* _What needs to be done_
From the entries below, copy exactly the lines from the one that contains "ВОЛЕЙБОЛ: Иво Деянов и Георги Иванов" through the one that contains "recibir diversos premios", both included, and only those.

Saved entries
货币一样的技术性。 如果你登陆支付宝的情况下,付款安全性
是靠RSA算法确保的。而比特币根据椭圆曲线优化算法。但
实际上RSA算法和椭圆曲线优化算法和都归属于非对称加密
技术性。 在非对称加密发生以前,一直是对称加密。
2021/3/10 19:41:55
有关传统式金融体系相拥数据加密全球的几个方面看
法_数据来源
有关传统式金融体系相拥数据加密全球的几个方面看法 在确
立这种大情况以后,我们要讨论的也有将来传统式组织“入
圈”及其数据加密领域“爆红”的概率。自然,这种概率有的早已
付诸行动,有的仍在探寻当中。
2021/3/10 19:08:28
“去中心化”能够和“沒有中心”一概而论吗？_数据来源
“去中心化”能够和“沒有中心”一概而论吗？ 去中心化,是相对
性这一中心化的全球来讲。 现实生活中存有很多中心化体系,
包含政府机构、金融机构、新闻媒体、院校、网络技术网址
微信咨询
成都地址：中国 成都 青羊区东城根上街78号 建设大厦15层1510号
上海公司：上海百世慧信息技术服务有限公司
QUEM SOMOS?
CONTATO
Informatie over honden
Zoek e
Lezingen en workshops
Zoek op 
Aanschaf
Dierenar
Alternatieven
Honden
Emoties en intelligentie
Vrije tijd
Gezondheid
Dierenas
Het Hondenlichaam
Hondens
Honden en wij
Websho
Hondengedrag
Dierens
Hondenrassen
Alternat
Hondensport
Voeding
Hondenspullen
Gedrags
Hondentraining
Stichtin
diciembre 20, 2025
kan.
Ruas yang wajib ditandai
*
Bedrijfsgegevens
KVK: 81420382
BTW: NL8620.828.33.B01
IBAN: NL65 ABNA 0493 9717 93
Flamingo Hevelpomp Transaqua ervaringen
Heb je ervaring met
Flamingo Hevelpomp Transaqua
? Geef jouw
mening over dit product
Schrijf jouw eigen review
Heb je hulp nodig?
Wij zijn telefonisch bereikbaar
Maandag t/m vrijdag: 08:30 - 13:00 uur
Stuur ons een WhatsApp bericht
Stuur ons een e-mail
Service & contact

---

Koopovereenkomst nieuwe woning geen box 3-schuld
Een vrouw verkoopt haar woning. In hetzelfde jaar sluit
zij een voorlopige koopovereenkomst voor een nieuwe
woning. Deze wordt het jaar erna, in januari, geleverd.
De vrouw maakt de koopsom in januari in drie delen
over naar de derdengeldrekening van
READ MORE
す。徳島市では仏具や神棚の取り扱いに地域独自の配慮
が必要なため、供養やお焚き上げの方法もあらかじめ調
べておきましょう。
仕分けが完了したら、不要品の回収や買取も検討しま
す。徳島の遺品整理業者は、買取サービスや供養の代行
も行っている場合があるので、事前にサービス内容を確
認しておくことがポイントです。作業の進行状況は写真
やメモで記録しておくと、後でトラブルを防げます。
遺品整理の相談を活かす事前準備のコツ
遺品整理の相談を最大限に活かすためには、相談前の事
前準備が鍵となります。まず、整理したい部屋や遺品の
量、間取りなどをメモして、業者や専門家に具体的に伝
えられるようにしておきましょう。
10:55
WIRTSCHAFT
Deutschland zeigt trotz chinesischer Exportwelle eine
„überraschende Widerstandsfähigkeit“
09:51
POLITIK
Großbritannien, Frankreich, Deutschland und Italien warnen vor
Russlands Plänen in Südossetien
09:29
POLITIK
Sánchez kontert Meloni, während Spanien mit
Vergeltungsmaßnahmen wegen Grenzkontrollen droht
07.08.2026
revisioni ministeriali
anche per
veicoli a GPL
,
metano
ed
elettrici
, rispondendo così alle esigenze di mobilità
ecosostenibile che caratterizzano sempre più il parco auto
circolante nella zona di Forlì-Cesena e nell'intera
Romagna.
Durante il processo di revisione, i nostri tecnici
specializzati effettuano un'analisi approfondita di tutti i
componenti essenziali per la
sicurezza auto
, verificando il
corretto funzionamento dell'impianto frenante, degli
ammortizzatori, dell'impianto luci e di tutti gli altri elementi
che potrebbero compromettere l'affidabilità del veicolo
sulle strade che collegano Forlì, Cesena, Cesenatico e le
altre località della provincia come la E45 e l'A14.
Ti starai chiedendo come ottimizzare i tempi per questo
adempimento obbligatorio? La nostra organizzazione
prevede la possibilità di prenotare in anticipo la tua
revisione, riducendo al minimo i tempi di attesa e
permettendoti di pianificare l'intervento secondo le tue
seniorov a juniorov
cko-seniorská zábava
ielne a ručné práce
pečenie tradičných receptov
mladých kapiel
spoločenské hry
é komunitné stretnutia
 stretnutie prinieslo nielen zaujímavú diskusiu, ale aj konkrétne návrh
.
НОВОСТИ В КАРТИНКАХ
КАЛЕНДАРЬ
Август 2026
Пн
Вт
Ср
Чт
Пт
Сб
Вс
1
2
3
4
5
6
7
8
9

...

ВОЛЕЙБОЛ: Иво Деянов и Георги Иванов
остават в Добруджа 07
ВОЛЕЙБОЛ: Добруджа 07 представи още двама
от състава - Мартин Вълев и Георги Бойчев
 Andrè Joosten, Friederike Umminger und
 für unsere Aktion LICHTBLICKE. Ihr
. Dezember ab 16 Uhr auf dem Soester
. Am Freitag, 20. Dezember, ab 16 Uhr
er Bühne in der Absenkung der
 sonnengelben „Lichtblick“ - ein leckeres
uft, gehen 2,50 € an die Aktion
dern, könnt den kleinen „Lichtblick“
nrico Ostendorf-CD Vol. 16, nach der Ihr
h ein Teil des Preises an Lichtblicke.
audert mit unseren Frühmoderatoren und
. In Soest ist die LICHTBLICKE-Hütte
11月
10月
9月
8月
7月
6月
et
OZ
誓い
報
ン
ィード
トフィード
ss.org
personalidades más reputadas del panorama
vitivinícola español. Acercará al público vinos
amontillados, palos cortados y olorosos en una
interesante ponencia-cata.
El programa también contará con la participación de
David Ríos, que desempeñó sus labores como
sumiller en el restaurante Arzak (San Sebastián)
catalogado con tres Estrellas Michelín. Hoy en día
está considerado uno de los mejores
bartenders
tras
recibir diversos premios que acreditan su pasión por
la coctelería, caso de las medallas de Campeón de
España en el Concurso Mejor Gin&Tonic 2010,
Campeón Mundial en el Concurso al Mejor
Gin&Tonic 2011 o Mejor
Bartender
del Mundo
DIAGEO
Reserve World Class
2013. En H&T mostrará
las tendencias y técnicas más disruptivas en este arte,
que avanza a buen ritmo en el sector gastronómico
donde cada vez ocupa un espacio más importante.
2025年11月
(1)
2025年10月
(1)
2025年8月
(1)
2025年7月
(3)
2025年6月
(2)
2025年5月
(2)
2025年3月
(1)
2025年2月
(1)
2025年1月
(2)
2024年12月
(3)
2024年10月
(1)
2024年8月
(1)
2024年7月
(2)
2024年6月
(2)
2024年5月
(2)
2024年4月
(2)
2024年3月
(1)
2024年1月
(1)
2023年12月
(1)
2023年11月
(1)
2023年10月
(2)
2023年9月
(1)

* _Expected output_
ВОЛЕЙБОЛ: Иво Деянов и Георги Иванов
остават в Добруджа 07
ВОЛЕЙБОЛ: Добруджа 07 представи още двама
от състава - Мартин Вълев и Георги Бойчев
 Andrè Joosten, Friederike Umminger und
 für unsere Aktion LICHTBLICKE. Ihr
. Dezember ab 16 Uhr auf dem Soester
. Am Freitag, 20. Dezember, ab 16 Uhr
er Bühne in der Absenkung der
 sonnengelben „Lichtblick“ - ein leckeres
uft, gehen 2,50 € an die Aktion
dern, könnt den kleinen „Lichtblick“
nrico Ostendorf-CD Vol. 16, nach der Ihr
h ein Teil des Preises an Lichtblicke.
audert mit unseren Frühmoderatoren und
. In Soest ist die LICHTBLICKE-Hütte
11月
10月
9月
8月
7月
6月
et
OZ
誓い
報
ン
ィード
トフィード
ss.org
personalidades más reputadas del panorama
vitivinícola español. Acercará al público vinos
amontillados, palos cortados y olorosos en una
interesante ponencia-cata.
El programa también contará con la participación de
David Ríos, que desempeñó sus labores como
sumiller en el restaurante Arzak (San Sebastián)
catalogado con tres Estrellas Michelín. Hoy en día
está considerado uno de los mejores
bartenders
tras
recibir diversos premios que acreditan su pasión por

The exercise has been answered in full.